Start of Source data

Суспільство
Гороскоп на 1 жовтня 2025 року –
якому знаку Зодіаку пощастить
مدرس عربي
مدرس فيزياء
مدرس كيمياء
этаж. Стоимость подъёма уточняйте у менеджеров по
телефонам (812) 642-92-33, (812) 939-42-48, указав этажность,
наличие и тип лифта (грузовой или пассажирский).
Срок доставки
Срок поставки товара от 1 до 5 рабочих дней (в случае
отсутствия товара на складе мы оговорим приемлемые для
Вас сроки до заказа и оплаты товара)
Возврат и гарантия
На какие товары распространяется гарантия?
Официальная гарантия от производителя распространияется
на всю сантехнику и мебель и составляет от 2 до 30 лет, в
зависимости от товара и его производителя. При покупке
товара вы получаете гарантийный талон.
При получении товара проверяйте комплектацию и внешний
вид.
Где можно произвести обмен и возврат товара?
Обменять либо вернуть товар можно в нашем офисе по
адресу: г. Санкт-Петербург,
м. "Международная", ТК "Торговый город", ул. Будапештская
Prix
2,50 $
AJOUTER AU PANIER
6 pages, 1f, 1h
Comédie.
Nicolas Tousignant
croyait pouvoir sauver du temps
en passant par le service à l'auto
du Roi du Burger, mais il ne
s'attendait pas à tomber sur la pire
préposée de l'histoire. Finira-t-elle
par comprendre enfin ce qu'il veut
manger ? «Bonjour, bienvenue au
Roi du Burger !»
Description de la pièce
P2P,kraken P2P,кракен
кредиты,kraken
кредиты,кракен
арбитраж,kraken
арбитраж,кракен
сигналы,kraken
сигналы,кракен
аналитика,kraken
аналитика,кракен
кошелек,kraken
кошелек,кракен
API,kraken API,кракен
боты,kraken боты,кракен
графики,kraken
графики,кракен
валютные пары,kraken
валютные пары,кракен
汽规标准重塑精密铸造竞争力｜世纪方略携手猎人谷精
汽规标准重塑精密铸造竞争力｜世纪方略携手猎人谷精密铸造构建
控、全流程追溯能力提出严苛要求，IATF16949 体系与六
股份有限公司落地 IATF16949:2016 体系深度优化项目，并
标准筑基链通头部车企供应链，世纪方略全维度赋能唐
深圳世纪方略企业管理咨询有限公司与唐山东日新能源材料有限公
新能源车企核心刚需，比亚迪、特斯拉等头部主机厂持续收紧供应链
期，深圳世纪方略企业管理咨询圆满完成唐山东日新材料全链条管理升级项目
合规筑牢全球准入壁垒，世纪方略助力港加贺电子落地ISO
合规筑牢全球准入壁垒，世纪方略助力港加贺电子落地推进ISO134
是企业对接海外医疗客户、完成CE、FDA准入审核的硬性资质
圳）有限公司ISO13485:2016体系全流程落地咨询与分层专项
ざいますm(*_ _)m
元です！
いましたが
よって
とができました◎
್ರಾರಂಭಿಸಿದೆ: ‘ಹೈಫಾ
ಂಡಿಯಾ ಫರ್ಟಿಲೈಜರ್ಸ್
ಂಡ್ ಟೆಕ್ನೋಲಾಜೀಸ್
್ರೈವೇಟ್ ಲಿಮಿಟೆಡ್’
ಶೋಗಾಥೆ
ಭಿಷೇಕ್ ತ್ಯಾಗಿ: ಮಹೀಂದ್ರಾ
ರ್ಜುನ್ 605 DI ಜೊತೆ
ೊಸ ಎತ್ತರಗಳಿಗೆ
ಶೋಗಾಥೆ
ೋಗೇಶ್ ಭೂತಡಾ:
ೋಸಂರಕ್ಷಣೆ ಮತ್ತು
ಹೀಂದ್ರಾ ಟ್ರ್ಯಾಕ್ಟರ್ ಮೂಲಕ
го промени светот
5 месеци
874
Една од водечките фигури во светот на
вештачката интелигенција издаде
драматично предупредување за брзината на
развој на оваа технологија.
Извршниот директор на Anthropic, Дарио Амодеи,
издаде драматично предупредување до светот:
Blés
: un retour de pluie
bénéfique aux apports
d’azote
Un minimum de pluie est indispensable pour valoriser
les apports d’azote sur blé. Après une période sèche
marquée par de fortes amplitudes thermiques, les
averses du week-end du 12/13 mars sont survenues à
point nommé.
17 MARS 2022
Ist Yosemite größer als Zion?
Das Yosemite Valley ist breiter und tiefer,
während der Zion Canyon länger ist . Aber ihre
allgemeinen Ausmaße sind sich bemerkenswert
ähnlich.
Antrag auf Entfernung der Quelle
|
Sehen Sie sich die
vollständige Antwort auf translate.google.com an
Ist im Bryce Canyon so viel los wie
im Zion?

End of Source data

Problem details: Return, please, every line from the one that contains "股份有限公司落地 IATF16949:2016 体系深度优化项目，并" through the final line of the listing, exactly, and no others.

Result for this exercise:
股份有限公司落地 IATF16949:2016 体系深度优化项目，并
标准筑基链通头部车企供应链，世纪方略全维度赋能唐
深圳世纪方略企业管理咨询有限公司与唐山东日新能源材料有限公
新能源车企核心刚需，比亚迪、特斯拉等头部主机厂持续收紧供应链
期，深圳世纪方略企业管理咨询圆满完成唐山东日新材料全链条管理升级项目
合规筑牢全球准入壁垒，世纪方略助力港加贺电子落地ISO
合规筑牢全球准入壁垒，世纪方略助力港加贺电子落地推进ISO134
是企业对接海外医疗客户、完成CE、FDA准入审核的硬性资质
圳）有限公司ISO13485:2016体系全流程落地咨询与分层专项
ざいますm(*_ _)m
元です！
いましたが
よって
とができました◎
್ರಾರಂಭಿಸಿದೆ: ‘ಹೈಫಾ
ಂಡಿಯಾ ಫರ್ಟಿಲೈಜರ್ಸ್
ಂಡ್ ಟೆಕ್ನೋಲಾಜೀಸ್
್ರೈವೇಟ್ ಲಿಮಿಟೆಡ್’
ಶೋಗಾಥೆ
ಭಿಷೇಕ್ ತ್ಯಾಗಿ: ಮಹೀಂದ್ರಾ
ರ್ಜುನ್ 605 DI ಜೊತೆ
ೊಸ ಎತ್ತರಗಳಿಗೆ
ಶೋಗಾಥೆ
ೋಗೇಶ್ ಭೂತಡಾ:
ೋಸಂರಕ್ಷಣೆ ಮತ್ತು
ಹೀಂದ್ರಾ ಟ್ರ್ಯಾಕ್ಟರ್ ಮೂಲಕ
го промени светот
5 месеци
874
Една од водечките фигури во светот на
вештачката интелигенција издаде
драматично предупредување за брзината на
развој на оваа технологија.
Извршниот директор на Anthropic, Дарио Амодеи,
издаде драматично предупредување до светот:
Blés
: un retour de pluie
bénéfique aux apports
d’azote
Un minimum de pluie est indispensable pour valoriser
les apports d’azote sur blé. Après une période sèche
marquée par de fortes amplitudes thermiques, les
averses du week-end du 12/13 mars sont survenues à
point nommé.
17 MARS 2022
Ist Yosemite größer als Zion?
Das Yosemite Valley ist breiter und tiefer,
während der Zion Canyon länger ist . Aber ihre
allgemeinen Ausmaße sind sich bemerkenswert
ähnlich.
Antrag auf Entfernung der Quelle
|
Sehen Sie sich die
vollständige Antwort auf translate.google.com an
Ist im Bryce Canyon so viel los wie
im Zion?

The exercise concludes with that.